What Are the Pros and Cons of Cash-Back Credit Cards?
Before you sign up for this type of credit card, make sure you know what you’re getting into.
Wish you could get paid for shopping? You can, say rewards-card issuers, who promise to give you back a percentage of your credit-card purchases every month (sometimes after you earn a preset minimum, ranging from $20 to $100). You receive the “cash back” in the form of a check, a credit toward your balance, or a gift card, says Ben Woolsey, the director of marketing and consumer research at the credit-card–comparison site CreditCards.com. Issuers offer deals to fuel customer loyalty, says Woolsey. Should you bite?

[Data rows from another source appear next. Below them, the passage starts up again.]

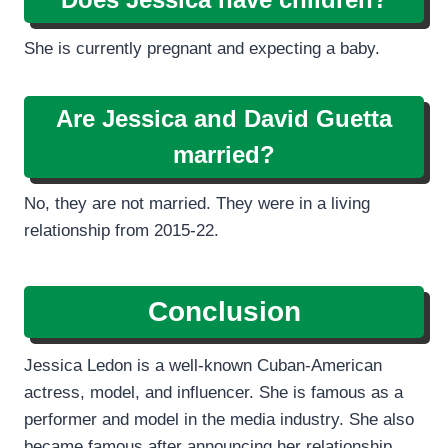
She is currently pregnant and expecting a baby.
Are Jessica and David Guetta
married?
No, they are not married. They were in a living
relationship from 2015-22.
Conclusion
Jessica Ledon is a well-known Cuban-American
actress, model, and influencer. She is famous as a
performer and model in the media industry. She also
became famous after announcing her relationship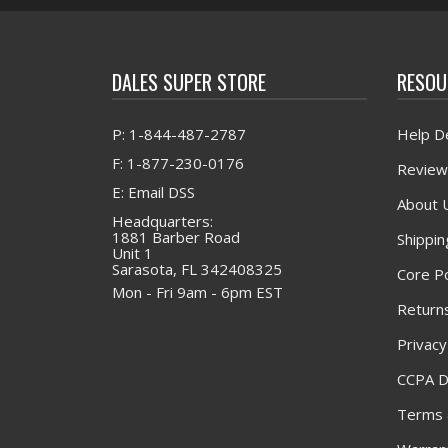
DALES SUPER STORE
RESOU
P: 1-844-487-2787
Help D
F: 1-877-230-0176
Review
E: Email DSS
About 
Headquarters:
1881 Barber Road
Shippin
Unit 1
Sarasota, FL 342408325
Core Po
Mon - Fri 9am - 6pm EST
Returns
Privacy
CCPA D
Terms 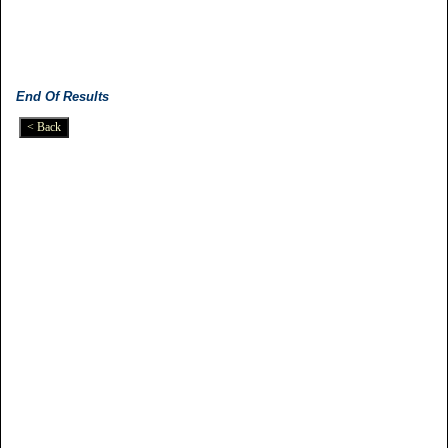
End Of Results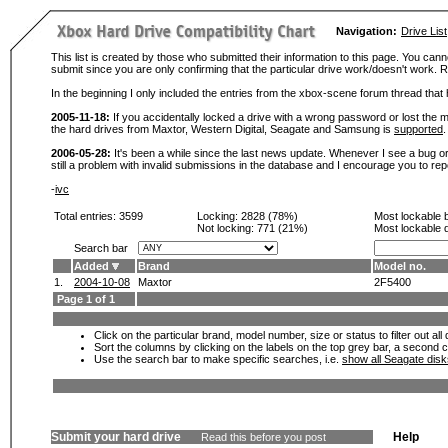
Navigation:
Drive List
This list is created by those who submitted their information to this page. You cann
submit since you are only confirming that the particular drive work/doesn't work
In the beginning I only included the entries from the xbox-scene forum thread th
2005-11-18:
If you accidentally locked a drive with a wrong password or lost the ma
the hard drives from Maxtor, Western Digital, Seagate and Samsung is
supported
.
2006-05-28:
It's been a while since the last news update. Whenever I see a bug or 
still a problem with invalid submissions in the database and I encourage you to r
-
ivc
Total entries: 3599
Locking:
2828 (78%)
Most lockable 
Not locking:
771 (21%)
Most lockable 
Search bar
Added
Brand
Model no.
1.
2004-10-08
Maxtor
2F5400
Page 1 of 1
Click on the particular brand, model number, size or status to filter out al
Sort the columns by clicking on the labels on the top grey bar, a second c
Use the search bar to make specific searches, i.e.
show all Seagate dis
Submit your hard drive
Help
Read this before you post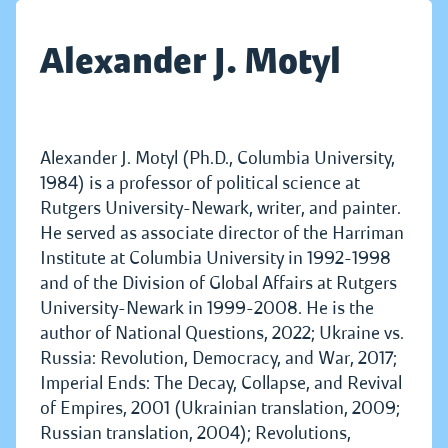
Alexander J. Motyl
Alexander J. Motyl (Ph.D., Columbia University,
1984) is a professor of political science at
Rutgers University-Newark, writer, and painter.
He served as associate director of the Harriman
Institute at Columbia University in 1992-1998
and of the Division of Global Affairs at Rutgers
University-Newark in 1999-2008. He is the
author of National Questions, 2022; Ukraine vs.
Russia: Revolution, Democracy, and War, 2017;
Imperial Ends: The Decay, Collapse, and Revival
of Empires, 2001 (Ukrainian translation, 2009;
Russian translation, 2004); Revolutions,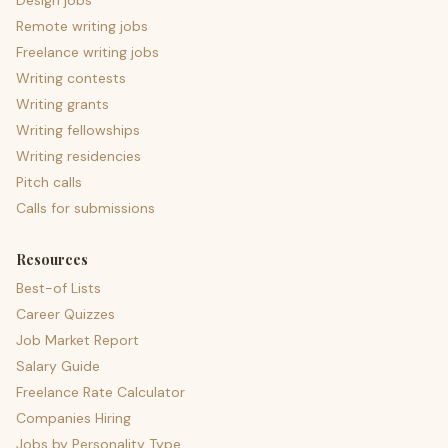
Design jobs
Remote writing jobs
Freelance writing jobs
Writing contests
Writing grants
Writing fellowships
Writing residencies
Pitch calls
Calls for submissions
Resources
Best-of Lists
Career Quizzes
Job Market Report
Salary Guide
Freelance Rate Calculator
Companies Hiring
Jobs by Personality Type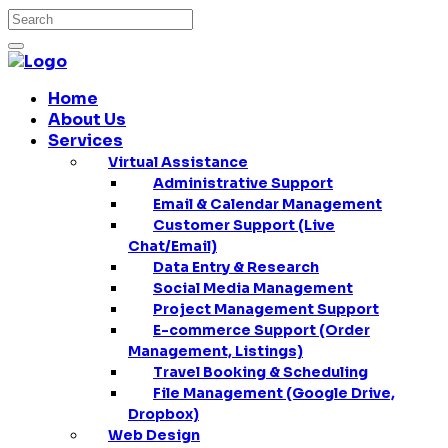
Home
About Us
Services
Virtual Assistance
Administrative Support
Email & Calendar Management
Customer Support (Live
Chat/Email)
Data Entry & Research
Social Media Management
Project Management Support
E-commerce Support (Order
Management, Listings)
Travel Booking & Scheduling
File Management (Google Drive,
Dropbox)
Web Design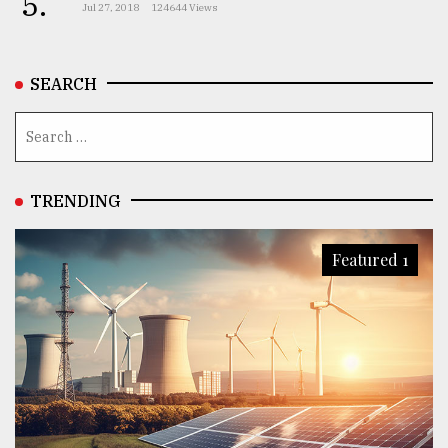
5.
Jul 27, 2018
124644 Views
SEARCH
TRENDING
Featured 1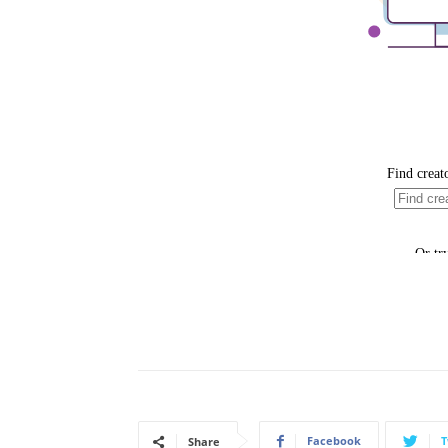
Facebook
T
Share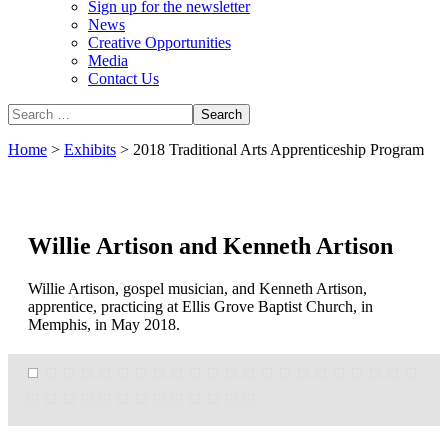
Sign up for the newsletter
News
Creative Opportunities
Media
Contact Us
Home
>
Exhibits
>
2018 Traditional Arts Apprenticeship Program
Willie Artison and Kenneth Artison
Willie Artison, gospel musician, and Kenneth Artison,
apprentice, practicing at Ellis Grove Baptist Church, in
Memphis, in May 2018.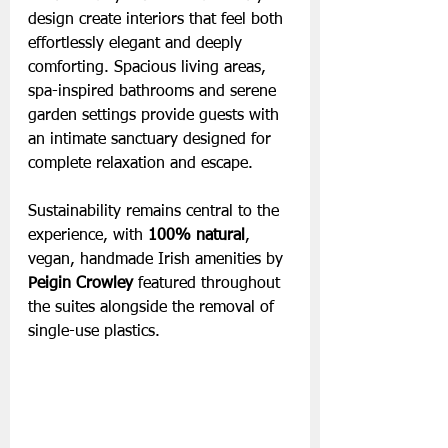
design create interiors that feel both 
effortlessly elegant and deeply 
comforting. Spacious living areas, 
spa-inspired bathrooms and serene 
garden settings provide guests with 
an intimate sanctuary designed for 
complete relaxation and escape.
Sustainability remains central to the 
experience, with
 100% natural
, 
vegan, handmade Irish amenities by 
Peigin Crowley
 featured throughout 
the suites alongside the removal of 
single-use plastics.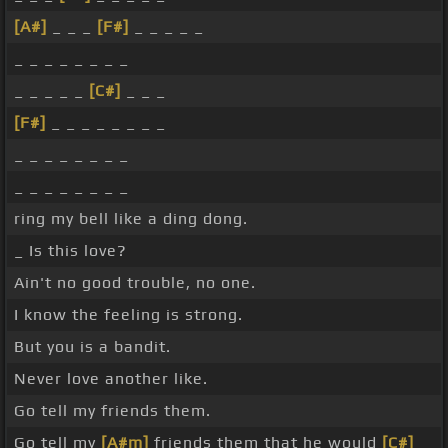
[A#]
_ _ _
[F#]
_ _ _ _ _
_ _ _ _ _ _ _ _
_ _ _ _ _
[C#]
_ _ _
[F#]
_ _ _ _ _ _ _ _
_ _ _ _ _ _ _ _
_ _ _ _ _ _ _ _
ring my bell like a ding dong.
_ Is this love?
Ain't no good trouble, no one.
I know the feeling is strong.
But you is a bandit.
Never love another like.
Go tell my friends them.
Go tell my
[A#m]
friends them that he would
[C#]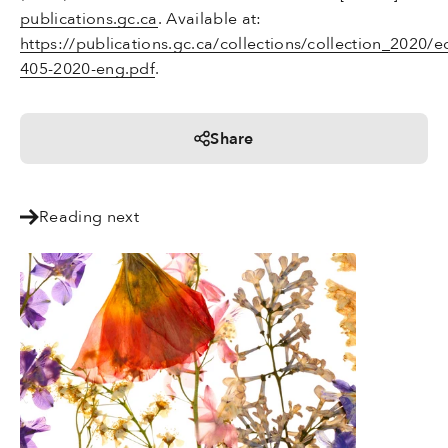
publications.gc.ca
. Available at:
https://publications.gc.ca/collections/collection_2020/
405-2020-eng.pdf
.
Share
Reading next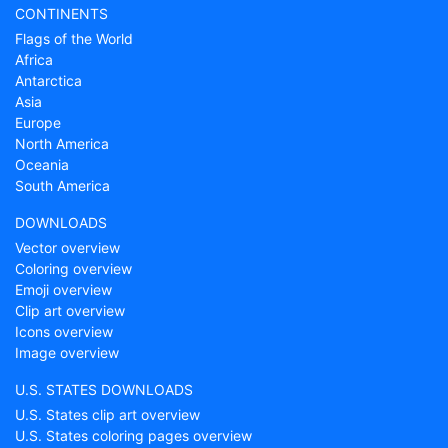
CONTINENTS
Flags of the World
Africa
Antarctica
Asia
Europe
North America
Oceania
South America
DOWNLOADS
Vector overview
Coloring overview
Emoji overview
Clip art overview
Icons overview
Image overview
U.S. STATES DOWNLOADS
U.S. States clip art overview
U.S. States coloring pages overview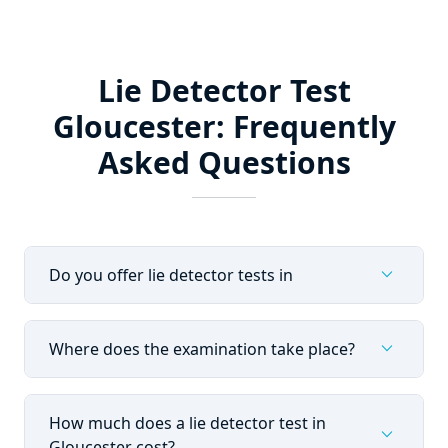
Lie Detector Test
Gloucester: Frequently
Asked Questions
expand_more
Do you offer lie detector tests in
expand_more
Where does the examination take place?
How much does a lie detector test in
expand_more
Gloucester cost?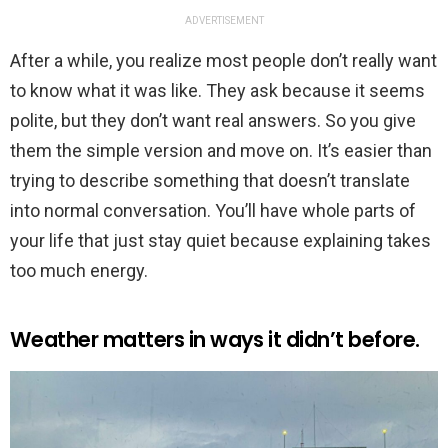
ADVERTISEMENT
After a while, you realize most people don’t really want
to know what it was like. They ask because it seems
polite, but they don’t want real answers. So you give
them the simple version and move on. It’s easier than
trying to describe something that doesn’t translate
into normal conversation. You’ll have whole parts of
your life that just stay quiet because explaining takes
too much energy.
Weather matters in ways it didn’t before.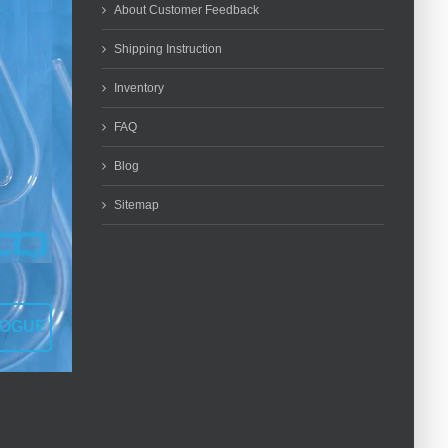
About Customer Feedback
Shipping Instruction
Inventory
FAQ
Blog
Sitemap
LOGUE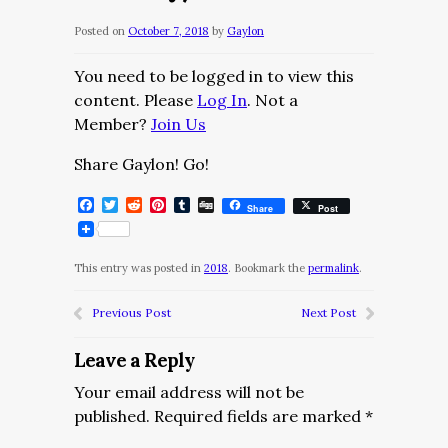
Posted on
October 7, 2018
by
Gaylon
You need to be logged in to view this
content. Please
Log In
. Not a
Member?
Join Us
Share Gaylon! Go!
Facebook
Twitter
Reddit
Pinterest
Tumblr
Digg
Share
Post
This entry was posted in
2018
. Bookmark the
permalink
.
Previous Post
Next Post
Leave a Reply
Your email address will not be
published.
Required fields are marked
*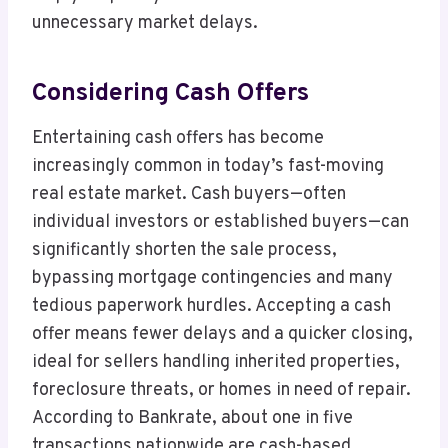
unnecessary market delays.
Considering Cash Offers
Entertaining cash offers has become
increasingly common in today’s fast-moving
real estate market. Cash buyers—often
individual investors or established buyers—can
significantly shorten the sale process,
bypassing mortgage contingencies and many
tedious paperwork hurdles. Accepting a cash
offer means fewer delays and a quicker closing,
ideal for sellers handling inherited properties,
foreclosure threats, or homes in need of repair.
According to Bankrate, about one in five
transactions nationwide are cash-based,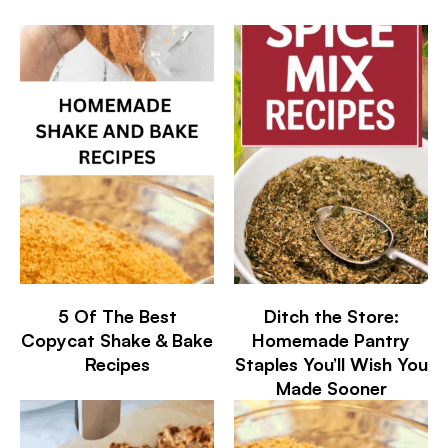
5 Of The Best
Ditch the Store:
Copycat Shake & Bake
Homemade Pantry
Recipes
Staples You’ll Wish You
Made Sooner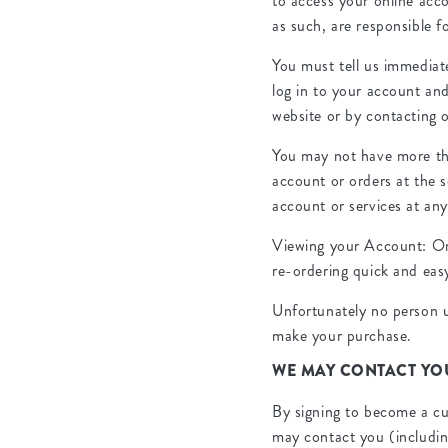
to access your online acco
as such, are responsible 
You must tell us immediat
log in to your account an
website or by contacting 
You may not have more th
account or orders at the 
account or services at any
Viewing your Account: Onc
re-ordering quick and eas
Unfortunately no person u
make your purchase.
WE MAY CONTACT YO
By signing to become a cu
may contact you (includin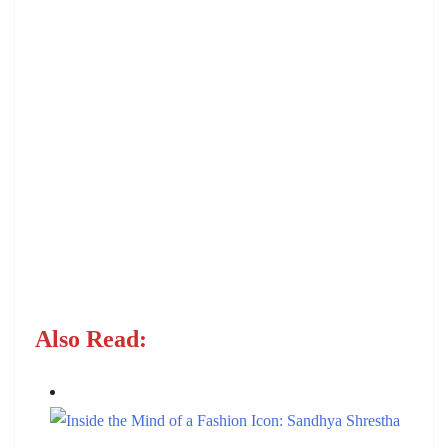
Also Read: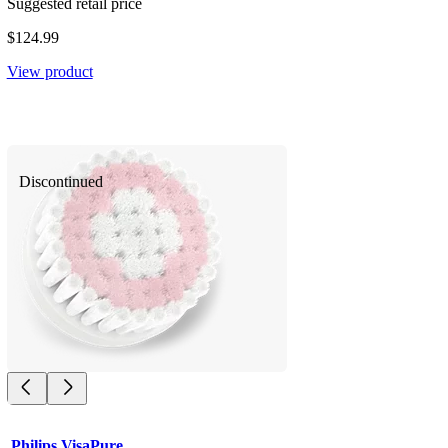
Suggested retail price
$124.99
View product
Discontinued
Philips VisaPure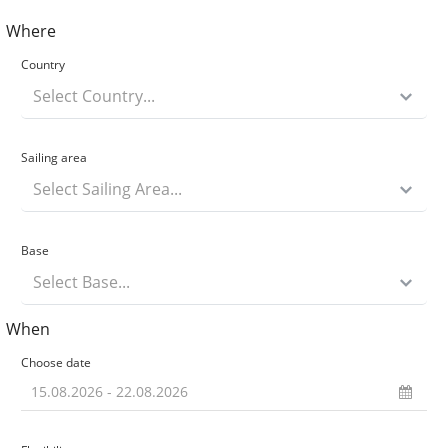
Where
Country
Select Country...
Sailing area
Select Sailing Area...
Base
Select Base...
When
Choose date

The pros: If you have a stellar credit score (720 or higher), you’ll qualify for the cards with the best rewards: 1 to 1.5 percent cash back on all purchases or up to 6 percent back in specific bonus categories, like dining, or at designated retailers. Some issuers offer a cash bonus for spending a certain amount within a specified time period (around $50 to $200), which means even more money in your wallet.
The cons: Cards with the most lucrative rewards (such as American Express’s Blue Cash Preferred, which pays 6 percent back on groceries) levy an annual charge of $50 to $100. Interest rates are higher, on average, than for standard cards. Some issuers cap how much cash back you can accrue in a year. And earnings in bonus categories are usually not automatic; you must enroll online each quarter to get them.
The verdict: It depends. Consider these cards if you spend a lot in categories that offer cash back, like gas or clothes, says credit-card expert Beverly Harzog, the author of Confessions of a Credit Junkie ($16, amazon.com): But if you carry a balance, “opt for a low-interest card or you’ll spend more on interest than you’ll ever get in cash back.”